In Cyprus the ceasefire agreement signed in Geneva on Tuesday (30 July) seems to be working.
GV Nicosia street with shops hut
CU Damaged bannet of car
SV Troops looking in shop window
GV Nicosia street scene with busy pavements (2 shots)
CU Clerides interviewed
SVs Turkish militia on patrol in Nicosia (2 shots)
SV People at pavement cafe (2 shots)
SV Man lifts shutters on shop window
CU Denktash interviewed
CLERIDES: "Now, under the Treaty of Guarantee the Turkish Government... or Turkey...has he right to intervene for certain purposes; and one of those purposes was to restore constitutional order. Once the constitutional order is restored by an agreement reached by all the interested parties the Turkish Order has no legal right to maintain those forces in Cyprus."
BIERMAN: "Should they have had the right to intervene in the first place?"
CLERIDES: "Well, i have always had reservations on the validity of those treaties. But it would be now a rather theoretical discussing on whether they had the right to intervene militarily or not."
REPORTER: "Do you think that the prcent circumstances will result in a partition of the island?"
DENKASH: "No. Not unless Greeks press for Enosis. If they press for Enosis, certainly it will result in partition.

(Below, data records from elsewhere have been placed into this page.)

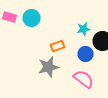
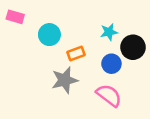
cyan circle: (32, 18) -> (49, 35), moved

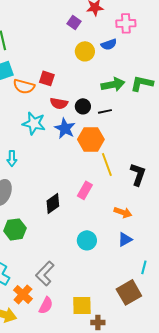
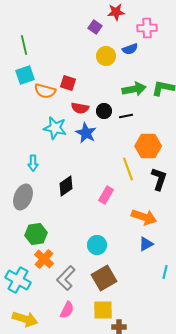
orange hexagon: (91, 139) -> (148, 146), moved
black diamond: (53, 203) -> (66, 186), moved
orange arrow: (123, 212) -> (144, 217), size x1.4
cyan circle: (87, 240) -> (97, 245), moved
brown square: (129, 292) -> (104, 278), moved
orange cross: (23, 294) -> (44, 259), moved

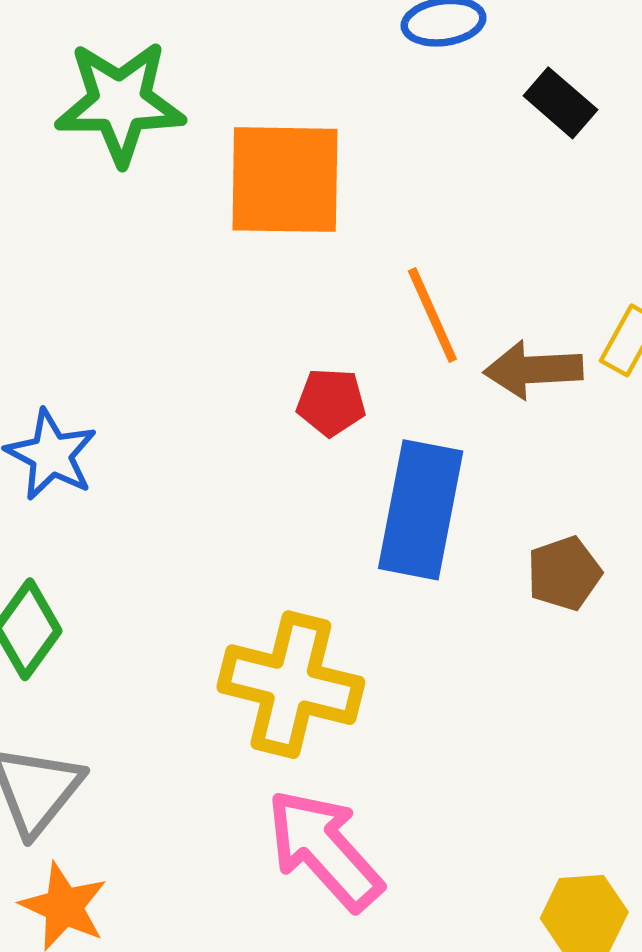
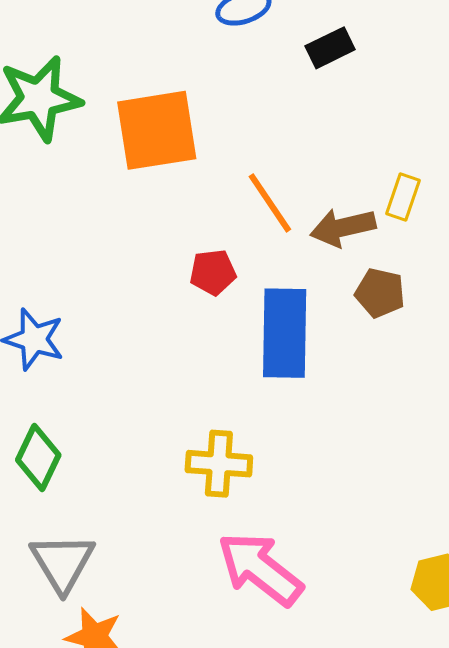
black rectangle: (560, 103) -> (330, 48), turned -57
brown pentagon: (564, 573) -> (380, 293), moved, turned -30
yellow cross: (291, 685) -> (219, 464), size x0.7

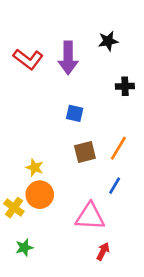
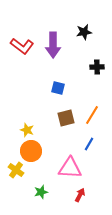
yellow cross: (14, 208) -> (16, 170), moved
green star: (24, 248) -> (41, 192), moved

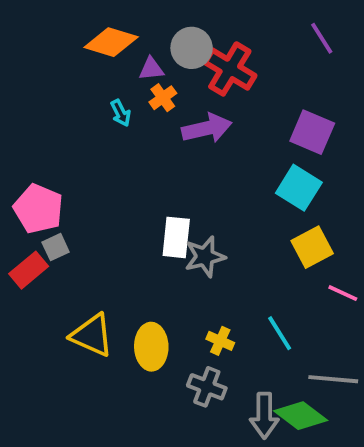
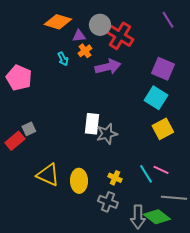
pink pentagon: (38, 209) -> (19, 78), moved
pink line: (343, 293) -> (161, 170), moved

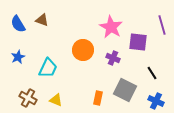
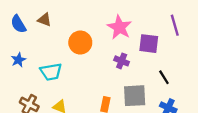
orange circle: (83, 50) -> (80, 43), moved
cyan trapezoid: (48, 68) -> (51, 72), turned 55
gray square: (125, 90) -> (135, 96), turned -30

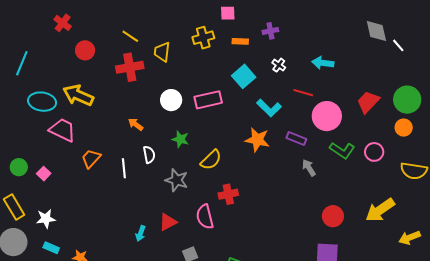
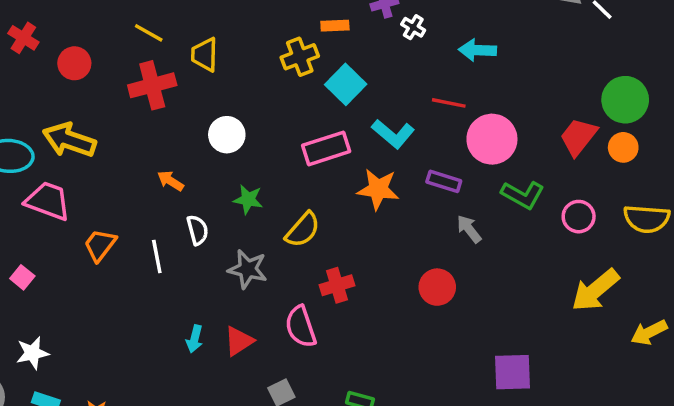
red cross: (63, 23) -> (23, 38), moved
yellow cross: (203, 38) -> (300, 57), moved
white cross: (279, 65) -> (413, 27), moved
pink rectangle: (208, 100) -> (326, 148), moved
red trapezoid: (368, 102) -> (578, 137), moved
pink circle: (374, 152) -> (579, 217), moved
red circle: (333, 216) -> (437, 287), moved
cyan arrow: (141, 233) -> (195, 339), moved

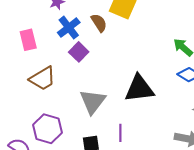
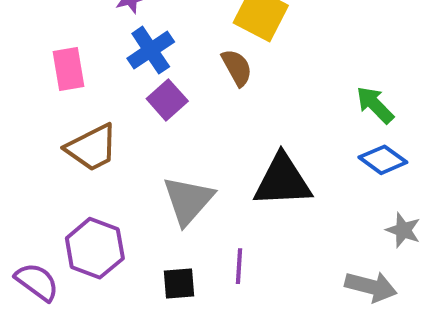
brown semicircle: (99, 23) -> (237, 68), moved

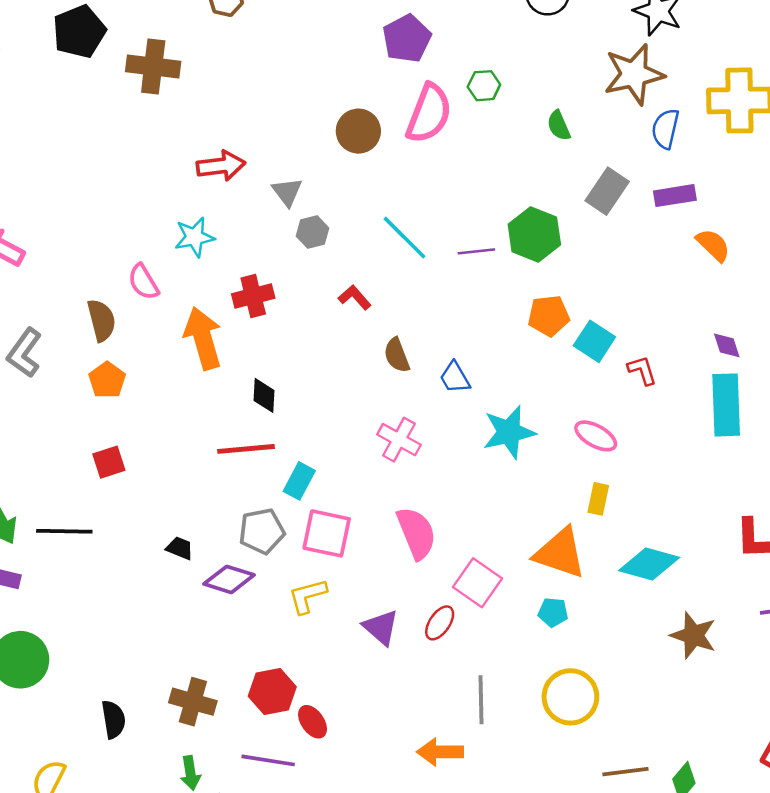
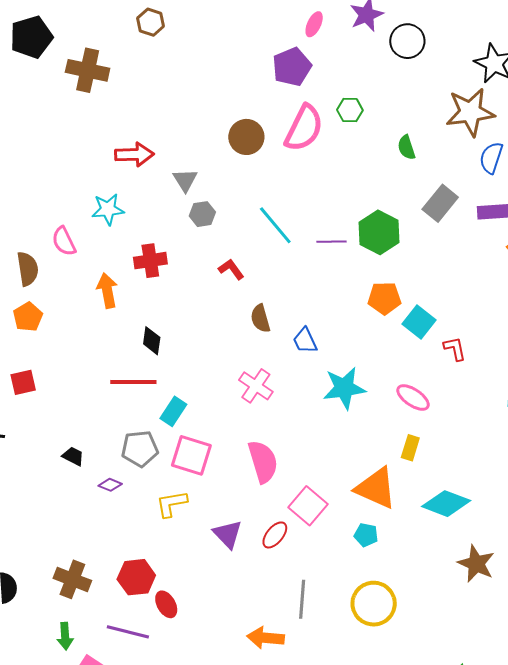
orange arrow: (203, 338) -> (107, 291), size x0.7
purple diamond: (229, 579) -> (110, 485), size x0.6

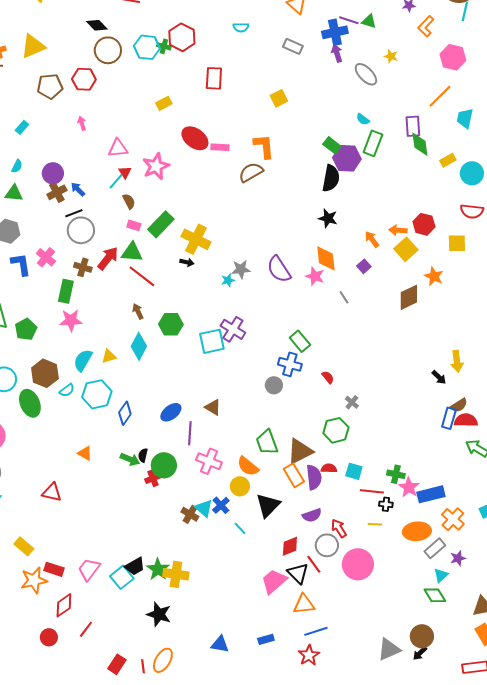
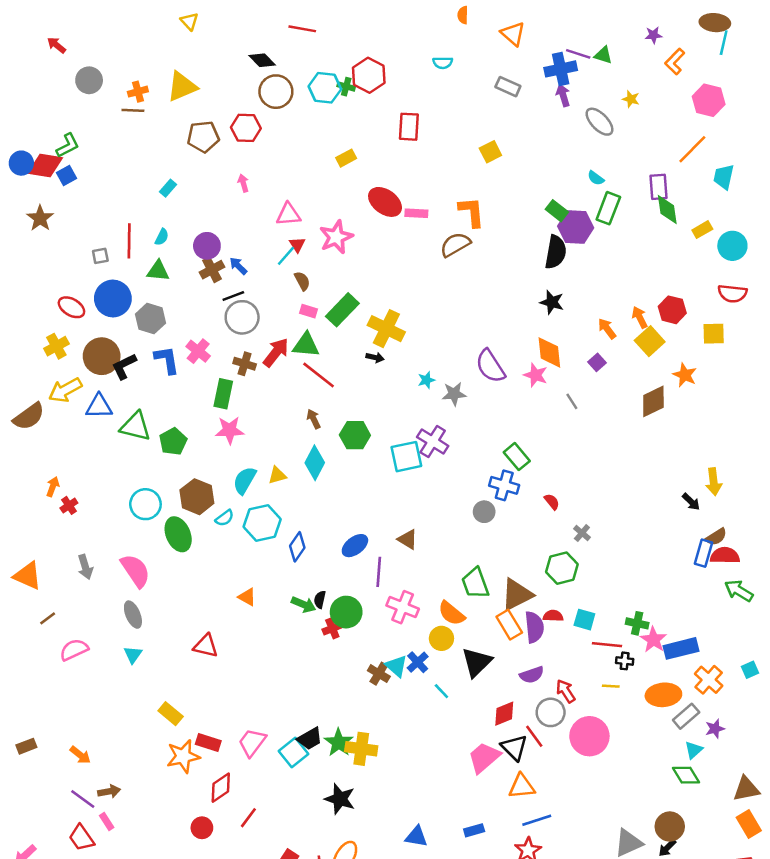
orange arrow: (398, 230) -> (640, 317), turned 60
gray star: (241, 269) -> (454, 394), moved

But if they don't we'll have a federal State, and I think that if the Turks are given the security of lief and security of property they deserve in their autonomous area, the mutual confidence will start too grow, co-operation will begin, equality will be established and we'll have real peace."

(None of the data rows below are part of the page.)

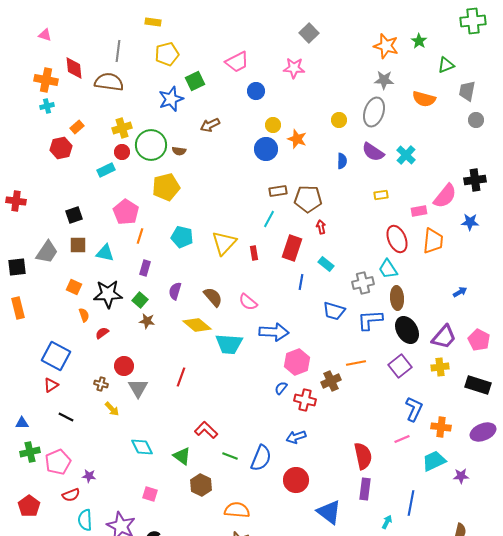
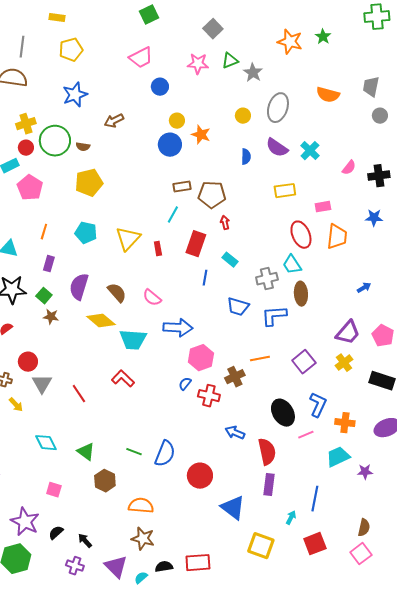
green triangle: (446, 65) -> (230, 61), moved
gray star: (384, 80) -> (253, 73), moved, turned 30
green square: (195, 81) -> (149, 15), moved
yellow pentagon: (166, 187) -> (89, 183), moved
yellow rectangle: (381, 195) -> (285, 191), size x1.5
pink semicircle: (445, 196) -> (349, 168), moved, size x0.6
pink pentagon: (126, 212) -> (30, 188), moved
purple semicircle: (175, 291) -> (79, 287), size x1.5
black ellipse: (407, 330) -> (283, 413), moved
yellow cross: (440, 367) -> (344, 363), turned -30
red line: (181, 377) -> (79, 394), moved, turned -54
red L-shape: (206, 430) -> (123, 379), moved
blue arrow: (296, 437) -> (235, 433), moved, turned 42

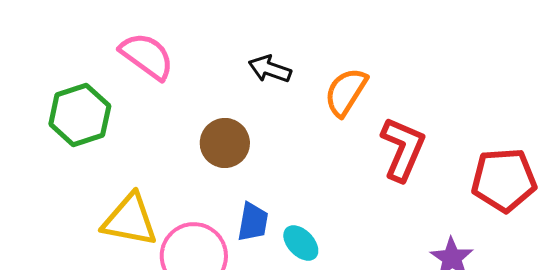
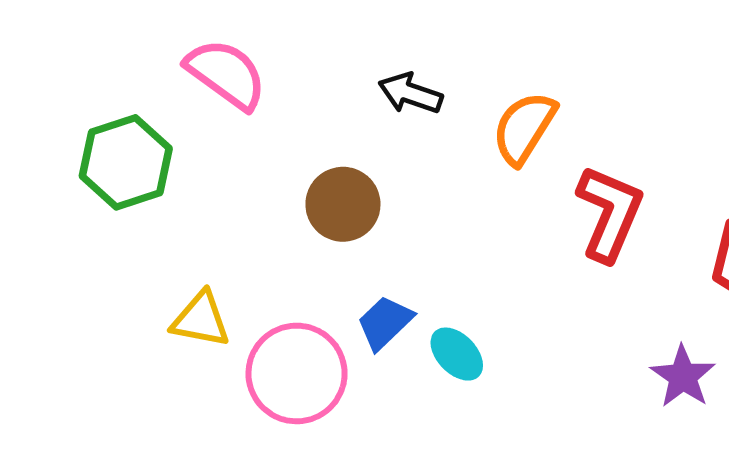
yellow triangle: (130, 220) -> (201, 320), size x0.7
blue trapezoid: (253, 222) -> (385, 323), turned -144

REPORTER: "Do you want the Turkish population to move into the autonomous area?"
DENTASH: "I see no alternative for their future existence in cyprus as men...as human beings."
REPORTER: "That will be the role of the Turkish army, now on Cyprus?"
DENKTASH: "The role has been -- for their coming -- the protection of the Turkish community and the protection of the independence of Cyprus."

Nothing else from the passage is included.